Copy out the data exactly as it appears, without a single image.
# # # # # # #
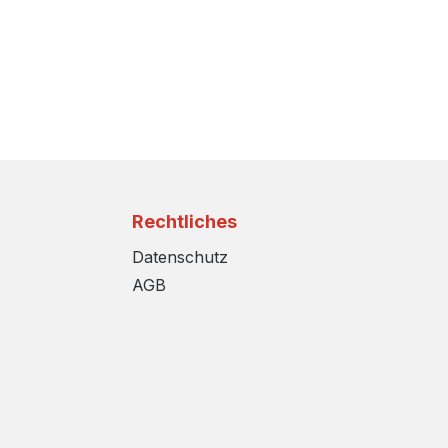
Rechtliches
Datenschutz
AGB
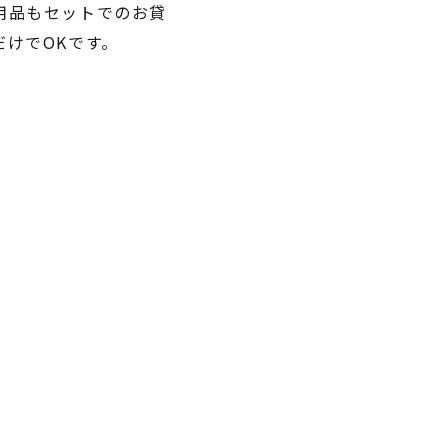
用品もセットでのお貸
けでOKです。
）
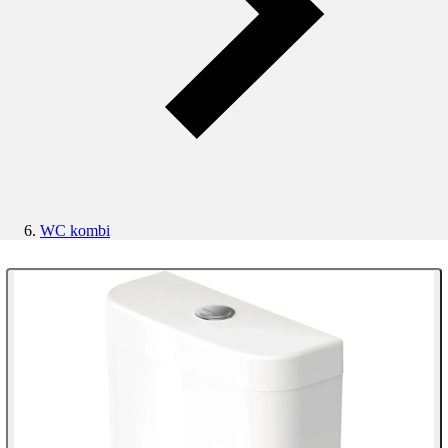
WC kombi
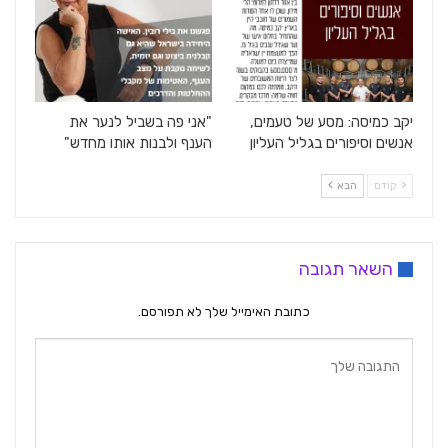
יקב כמיסה: מסע של טעמים,
"אני פה בשביל לנער את
אנשים וסיפורים בגליל העליון
הענף ולבנות אותו מחדש"
קודם
הבא
השאר תגובה
כתובת האימייל שלך לא תפורסם.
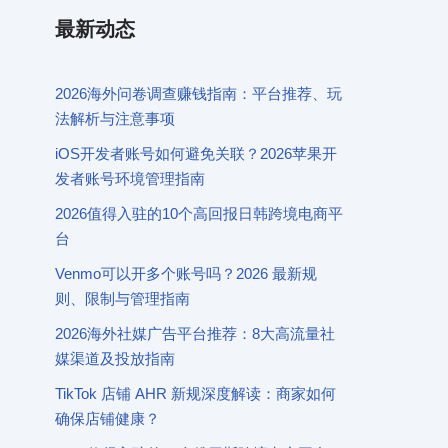
最新动态
2026海外问卷调查赚钱指南：平台推荐、玩
法解析与注意事项
iOS开发者账号如何避免关联？2026苹果开
发者账号环境管理指南
2026值得入驻的10个高回报日韩跨境电商平
台
Venmo可以开多个账号吗？2026 最新规
则、限制与管理指南
2026海外社媒广告平台推荐：8大高流量社
媒渠道及投放指南
TikTok 店铺 AHR 新规深度解读：商家如何
确保店铺健康？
# # # # # # #
* Result for this task *
Rechtliches
Datenschutz
AGB
用品もセットでのお貸
けでOKです。
）
WC kombi
יקב כמיסה: מסע של טעמים,
"אני פה בשביל לנער את
אנשים וסיפורים בגליל העליון
הענף ולבנות אותו מחדש"
קודם
הבא
השאר תגובה
כתובת האימייל שלך לא תפורסם.
最新动态
2026海外问卷调查赚钱指南：平台推荐、玩
法解析与注意事项
iOS开发者账号如何避免关联？2026苹果开
发者账号环境管理指南
2026值得入驻的10个高回报日韩跨境电商平
台
Venmo可以开多个账号吗？2026 最新规
则、限制与管理指南
2026海外社媒广告平台推荐：8大高流量社
媒渠道及投放指南
TikTok 店铺 AHR 新规深度解读：商家如何
确保店铺健康？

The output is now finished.